Lucy and I were also experiencing a rainy day so this was a perfect time to make our very own Thunder Cake! I plopped Lucy up on the counter, wrapping her in my old fashioned apron. The recipe in the book led me to realize that all the ingredients weren't in my cupboard, but at least I didn't have to go out and milk a cow, so I made do with what I had, making a few simple substitutions.
Everything went well and we produced a delicious chocolate Thunder Cake and had tons of fun in the process. But the next day, Hannah visited, heard what we had done and quietly lamented one fact.
"You never made a Thunder Cake with me!"
I admitted that even though she and I had read this book many times, we had never taken the time to bake the cake. We had not lined up the ingredients, measured them out, mixed them up to produce one humble Thunder Cake in all those years.
Is there a lesson here for me? Probably lots of them, and I could beat myself up for never having baked that cake with Hannah. I'll admit, I was tempted. But I went on to recall that Hannah and I participated in many other amazing projects during those busy younger years of homeschooling and raising a family. To nurse any guilt or bemoaning self talk concerning this situation is a waste of good guilt! My current life presents me with a more relaxed view of time and I hope to not miss any opportunities to experience fully the joy of life with a young one whom I adore. But I will do what I did then...I'll do the best I can.
I offer kindness to the younger me of Hannah's childhood and I also project kindness into the future for ways the older me will do the best she can. I might fall short but sometimes it's just plain good enough to do the best we can.

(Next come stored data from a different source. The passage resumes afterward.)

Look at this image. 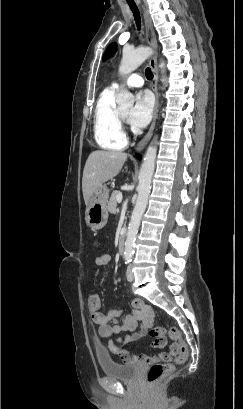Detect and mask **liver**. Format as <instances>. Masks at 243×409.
<instances>
[{
  "label": "liver",
  "instance_id": "obj_1",
  "mask_svg": "<svg viewBox=\"0 0 243 409\" xmlns=\"http://www.w3.org/2000/svg\"><path fill=\"white\" fill-rule=\"evenodd\" d=\"M126 159L127 153L120 151L97 150L89 155L82 178V191L86 206L93 194L120 172Z\"/></svg>",
  "mask_w": 243,
  "mask_h": 409
}]
</instances>
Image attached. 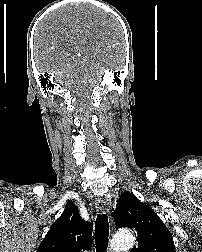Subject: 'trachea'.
Masks as SVG:
<instances>
[{"label":"trachea","instance_id":"3493384b","mask_svg":"<svg viewBox=\"0 0 202 252\" xmlns=\"http://www.w3.org/2000/svg\"><path fill=\"white\" fill-rule=\"evenodd\" d=\"M96 252H104L107 248L109 237V222L106 214H98L95 222Z\"/></svg>","mask_w":202,"mask_h":252}]
</instances>
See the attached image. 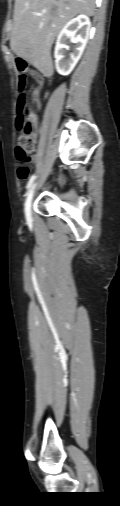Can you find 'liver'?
<instances>
[{
	"mask_svg": "<svg viewBox=\"0 0 120 506\" xmlns=\"http://www.w3.org/2000/svg\"><path fill=\"white\" fill-rule=\"evenodd\" d=\"M95 0H15L10 46L43 74L53 73L51 47L78 14L93 16Z\"/></svg>",
	"mask_w": 120,
	"mask_h": 506,
	"instance_id": "1",
	"label": "liver"
}]
</instances>
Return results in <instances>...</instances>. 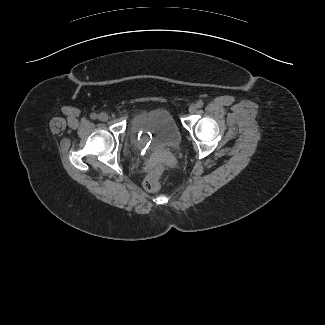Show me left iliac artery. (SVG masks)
Here are the masks:
<instances>
[{"label": "left iliac artery", "mask_w": 325, "mask_h": 325, "mask_svg": "<svg viewBox=\"0 0 325 325\" xmlns=\"http://www.w3.org/2000/svg\"><path fill=\"white\" fill-rule=\"evenodd\" d=\"M196 105H197L198 108H201V107H203L204 103H203L202 100H199V101L196 103Z\"/></svg>", "instance_id": "left-iliac-artery-1"}]
</instances>
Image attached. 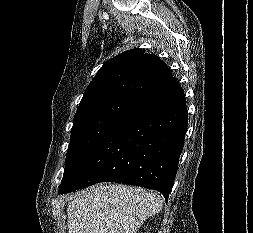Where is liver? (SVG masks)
<instances>
[{
    "label": "liver",
    "mask_w": 253,
    "mask_h": 233,
    "mask_svg": "<svg viewBox=\"0 0 253 233\" xmlns=\"http://www.w3.org/2000/svg\"><path fill=\"white\" fill-rule=\"evenodd\" d=\"M162 206V197L144 188L92 186L68 203V233H137Z\"/></svg>",
    "instance_id": "1"
}]
</instances>
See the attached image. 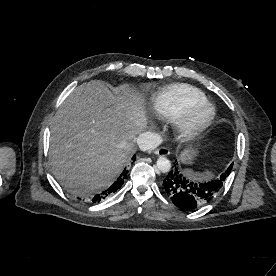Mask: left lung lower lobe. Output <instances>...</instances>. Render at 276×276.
<instances>
[{
	"mask_svg": "<svg viewBox=\"0 0 276 276\" xmlns=\"http://www.w3.org/2000/svg\"><path fill=\"white\" fill-rule=\"evenodd\" d=\"M232 167L233 164L214 181L198 183L173 166L163 181V189L176 206L186 210L199 208L218 195Z\"/></svg>",
	"mask_w": 276,
	"mask_h": 276,
	"instance_id": "0a47b994",
	"label": "left lung lower lobe"
}]
</instances>
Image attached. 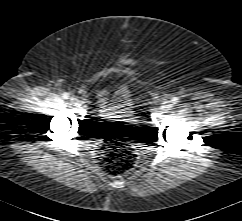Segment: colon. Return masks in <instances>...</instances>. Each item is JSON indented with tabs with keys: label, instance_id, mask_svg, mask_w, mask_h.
I'll return each instance as SVG.
<instances>
[{
	"label": "colon",
	"instance_id": "1",
	"mask_svg": "<svg viewBox=\"0 0 242 221\" xmlns=\"http://www.w3.org/2000/svg\"><path fill=\"white\" fill-rule=\"evenodd\" d=\"M137 162L135 149L127 142L110 140L97 151V163L108 175L121 176L129 172Z\"/></svg>",
	"mask_w": 242,
	"mask_h": 221
}]
</instances>
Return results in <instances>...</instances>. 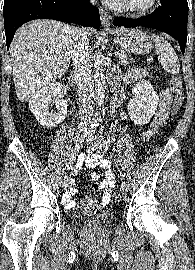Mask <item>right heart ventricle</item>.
<instances>
[{
  "mask_svg": "<svg viewBox=\"0 0 195 270\" xmlns=\"http://www.w3.org/2000/svg\"><path fill=\"white\" fill-rule=\"evenodd\" d=\"M112 6H113L114 8H116L115 0L112 1Z\"/></svg>",
  "mask_w": 195,
  "mask_h": 270,
  "instance_id": "right-heart-ventricle-1",
  "label": "right heart ventricle"
}]
</instances>
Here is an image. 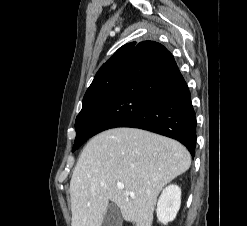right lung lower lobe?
<instances>
[{
  "mask_svg": "<svg viewBox=\"0 0 247 226\" xmlns=\"http://www.w3.org/2000/svg\"><path fill=\"white\" fill-rule=\"evenodd\" d=\"M115 127L140 128L176 139L194 157L196 117L191 95L173 55L163 45L136 44L92 136Z\"/></svg>",
  "mask_w": 247,
  "mask_h": 226,
  "instance_id": "98d812e1",
  "label": "right lung lower lobe"
}]
</instances>
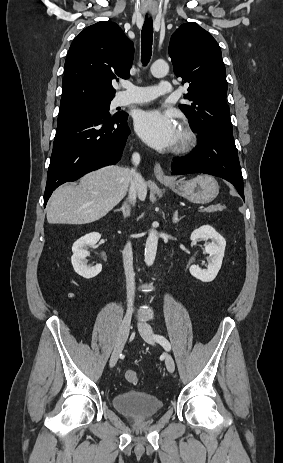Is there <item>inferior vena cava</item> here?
Here are the masks:
<instances>
[{
    "mask_svg": "<svg viewBox=\"0 0 283 463\" xmlns=\"http://www.w3.org/2000/svg\"><path fill=\"white\" fill-rule=\"evenodd\" d=\"M132 162L137 166L140 162V155L134 153L132 156ZM131 173V183L129 188V200L132 204L136 202V196L138 192L139 185L143 184L144 180L142 176L136 172L135 169L130 170ZM123 265L126 275V287H127V306L128 311L132 310L133 300L135 294V280H134V271H133V253L131 248V243L128 242L123 250Z\"/></svg>",
    "mask_w": 283,
    "mask_h": 463,
    "instance_id": "602c4592",
    "label": "inferior vena cava"
}]
</instances>
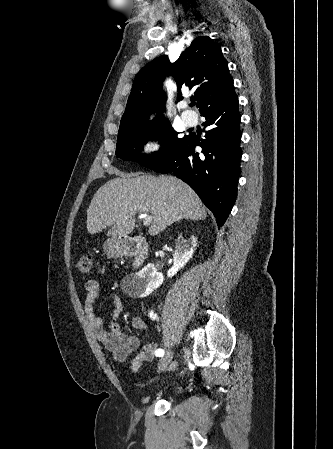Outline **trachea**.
Segmentation results:
<instances>
[{
	"instance_id": "1",
	"label": "trachea",
	"mask_w": 333,
	"mask_h": 449,
	"mask_svg": "<svg viewBox=\"0 0 333 449\" xmlns=\"http://www.w3.org/2000/svg\"><path fill=\"white\" fill-rule=\"evenodd\" d=\"M196 103H195V99L193 98V99H191V103H190V106L192 107V106H194Z\"/></svg>"
}]
</instances>
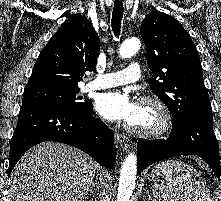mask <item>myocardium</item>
Returning a JSON list of instances; mask_svg holds the SVG:
<instances>
[{
    "mask_svg": "<svg viewBox=\"0 0 221 201\" xmlns=\"http://www.w3.org/2000/svg\"><path fill=\"white\" fill-rule=\"evenodd\" d=\"M139 107H147L153 110L156 122L151 127H137L131 123L126 124V129L140 136H161L172 127V116L166 104L154 96H143L138 100Z\"/></svg>",
    "mask_w": 221,
    "mask_h": 201,
    "instance_id": "myocardium-1",
    "label": "myocardium"
}]
</instances>
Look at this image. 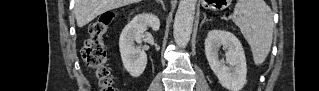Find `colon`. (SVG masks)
I'll use <instances>...</instances> for the list:
<instances>
[{
	"mask_svg": "<svg viewBox=\"0 0 319 91\" xmlns=\"http://www.w3.org/2000/svg\"><path fill=\"white\" fill-rule=\"evenodd\" d=\"M113 17L111 12L101 14L91 24L89 37L82 48V58L102 91L113 90L112 80L106 67L107 55L104 47V36Z\"/></svg>",
	"mask_w": 319,
	"mask_h": 91,
	"instance_id": "colon-1",
	"label": "colon"
}]
</instances>
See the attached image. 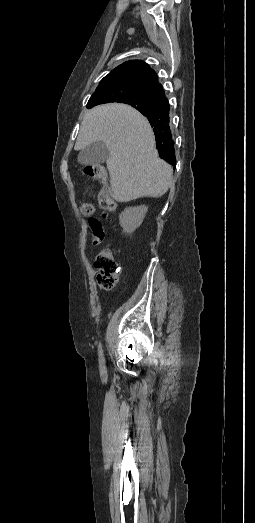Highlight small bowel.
Wrapping results in <instances>:
<instances>
[{
	"label": "small bowel",
	"instance_id": "obj_1",
	"mask_svg": "<svg viewBox=\"0 0 255 523\" xmlns=\"http://www.w3.org/2000/svg\"><path fill=\"white\" fill-rule=\"evenodd\" d=\"M89 227L92 231V244L99 245L104 240V230L102 224L97 219H89Z\"/></svg>",
	"mask_w": 255,
	"mask_h": 523
}]
</instances>
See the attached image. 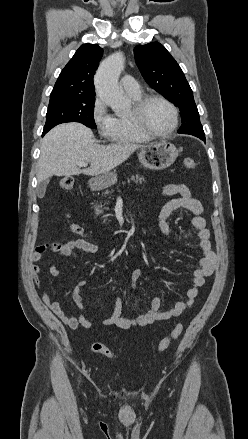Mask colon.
Here are the masks:
<instances>
[{"label": "colon", "mask_w": 248, "mask_h": 439, "mask_svg": "<svg viewBox=\"0 0 248 439\" xmlns=\"http://www.w3.org/2000/svg\"><path fill=\"white\" fill-rule=\"evenodd\" d=\"M183 166L186 172H192L196 169L197 163L192 158H184L183 160ZM74 186V181L70 177H65L60 180L59 187L64 191H70ZM72 231L77 235H84L83 229L77 225V224H71ZM184 330L183 324L179 323L175 326V328L172 330V332L163 338L160 343L158 344L157 351L159 353H162L166 351L182 334ZM92 350L96 353H100L104 355L107 358L115 359L117 358L116 354L108 348L106 345L95 342L91 346Z\"/></svg>", "instance_id": "5ec220e1"}]
</instances>
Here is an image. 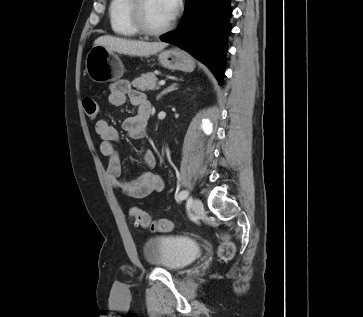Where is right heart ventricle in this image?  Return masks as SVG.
Here are the masks:
<instances>
[{
	"mask_svg": "<svg viewBox=\"0 0 363 317\" xmlns=\"http://www.w3.org/2000/svg\"><path fill=\"white\" fill-rule=\"evenodd\" d=\"M131 0H110L108 13L112 31L119 36L135 37L137 30L129 21V5Z\"/></svg>",
	"mask_w": 363,
	"mask_h": 317,
	"instance_id": "obj_1",
	"label": "right heart ventricle"
}]
</instances>
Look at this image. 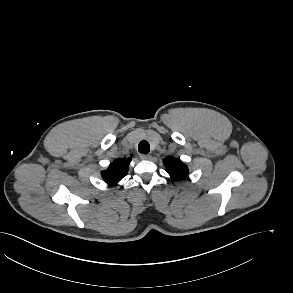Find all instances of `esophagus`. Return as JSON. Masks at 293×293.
Here are the masks:
<instances>
[{
	"label": "esophagus",
	"mask_w": 293,
	"mask_h": 293,
	"mask_svg": "<svg viewBox=\"0 0 293 293\" xmlns=\"http://www.w3.org/2000/svg\"><path fill=\"white\" fill-rule=\"evenodd\" d=\"M142 160H149L151 158L150 155H146V154H140L139 156Z\"/></svg>",
	"instance_id": "esophagus-1"
}]
</instances>
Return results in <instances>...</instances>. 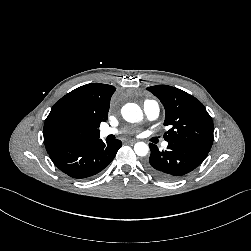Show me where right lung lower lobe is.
Wrapping results in <instances>:
<instances>
[{
    "label": "right lung lower lobe",
    "instance_id": "obj_1",
    "mask_svg": "<svg viewBox=\"0 0 251 251\" xmlns=\"http://www.w3.org/2000/svg\"><path fill=\"white\" fill-rule=\"evenodd\" d=\"M121 146L119 140L104 143L97 136L64 141L48 154L62 172L72 178L82 179L102 171Z\"/></svg>",
    "mask_w": 251,
    "mask_h": 251
}]
</instances>
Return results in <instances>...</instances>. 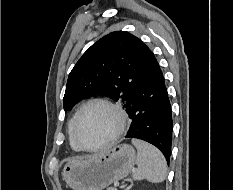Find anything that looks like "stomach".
<instances>
[{
    "instance_id": "0dacf381",
    "label": "stomach",
    "mask_w": 234,
    "mask_h": 190,
    "mask_svg": "<svg viewBox=\"0 0 234 190\" xmlns=\"http://www.w3.org/2000/svg\"><path fill=\"white\" fill-rule=\"evenodd\" d=\"M136 159L131 145H116L93 156L72 159L63 168V179L73 190H103L127 177Z\"/></svg>"
}]
</instances>
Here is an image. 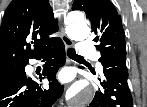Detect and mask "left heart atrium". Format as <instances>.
Returning <instances> with one entry per match:
<instances>
[{"label":"left heart atrium","instance_id":"39dd6f15","mask_svg":"<svg viewBox=\"0 0 147 107\" xmlns=\"http://www.w3.org/2000/svg\"><path fill=\"white\" fill-rule=\"evenodd\" d=\"M62 77H63L64 79H67V75H65V74H63Z\"/></svg>","mask_w":147,"mask_h":107}]
</instances>
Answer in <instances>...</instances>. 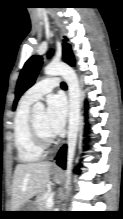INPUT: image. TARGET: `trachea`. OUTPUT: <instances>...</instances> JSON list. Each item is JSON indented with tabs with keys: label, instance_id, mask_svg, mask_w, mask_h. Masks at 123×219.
Listing matches in <instances>:
<instances>
[{
	"label": "trachea",
	"instance_id": "obj_1",
	"mask_svg": "<svg viewBox=\"0 0 123 219\" xmlns=\"http://www.w3.org/2000/svg\"><path fill=\"white\" fill-rule=\"evenodd\" d=\"M61 87L65 89V88L67 87L66 83H65V82H62V83H61Z\"/></svg>",
	"mask_w": 123,
	"mask_h": 219
}]
</instances>
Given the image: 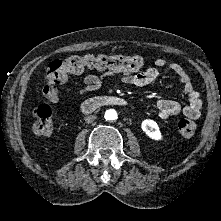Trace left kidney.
Returning <instances> with one entry per match:
<instances>
[{"mask_svg":"<svg viewBox=\"0 0 221 221\" xmlns=\"http://www.w3.org/2000/svg\"><path fill=\"white\" fill-rule=\"evenodd\" d=\"M142 130L145 132V134L150 137L153 140H161L162 135L159 130L158 124L151 119H146L142 121L141 124Z\"/></svg>","mask_w":221,"mask_h":221,"instance_id":"1","label":"left kidney"}]
</instances>
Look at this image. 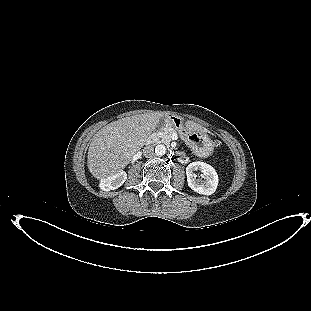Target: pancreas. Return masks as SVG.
Instances as JSON below:
<instances>
[{"mask_svg": "<svg viewBox=\"0 0 311 311\" xmlns=\"http://www.w3.org/2000/svg\"><path fill=\"white\" fill-rule=\"evenodd\" d=\"M175 133V130L172 128H165L161 131L155 133L154 140L163 142V143H170L172 134Z\"/></svg>", "mask_w": 311, "mask_h": 311, "instance_id": "cf45deb5", "label": "pancreas"}]
</instances>
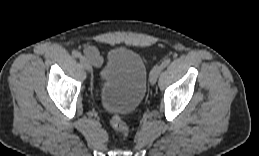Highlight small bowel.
<instances>
[{"mask_svg": "<svg viewBox=\"0 0 259 156\" xmlns=\"http://www.w3.org/2000/svg\"><path fill=\"white\" fill-rule=\"evenodd\" d=\"M87 60L94 66H101L104 62L103 57L99 54L94 46H87L84 49Z\"/></svg>", "mask_w": 259, "mask_h": 156, "instance_id": "1", "label": "small bowel"}]
</instances>
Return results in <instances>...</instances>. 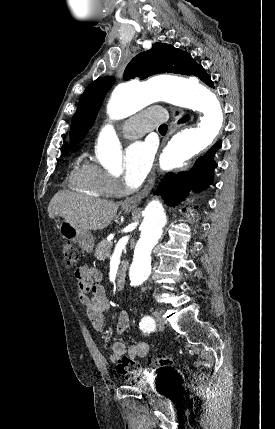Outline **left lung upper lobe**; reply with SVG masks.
Segmentation results:
<instances>
[{
  "label": "left lung upper lobe",
  "mask_w": 275,
  "mask_h": 429,
  "mask_svg": "<svg viewBox=\"0 0 275 429\" xmlns=\"http://www.w3.org/2000/svg\"><path fill=\"white\" fill-rule=\"evenodd\" d=\"M200 68L202 66L198 65L187 52L169 44L155 43L151 50L138 54L130 61L125 69L124 79L129 80L136 76L145 79L158 73L197 76ZM113 82L112 77H101L86 88L72 118L70 136L73 145L81 141L92 126L101 102Z\"/></svg>",
  "instance_id": "5c2ea615"
}]
</instances>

I know this is a small thing and no one was hurt by this small decision, or lack there of, but by practicing self kindness in the small things, perhaps I'll be ready when bigger regrets race out to greet me in the future.
Even though, Hannah, the next time a storm is on the way, I'm here, ready to get those ingredients set out on the counter with the challenge to get the thing baked before the storm arrives. Come on over. It will be great fun and you have waited long enough to experience it. Maybe I'll even let you lick the spoon.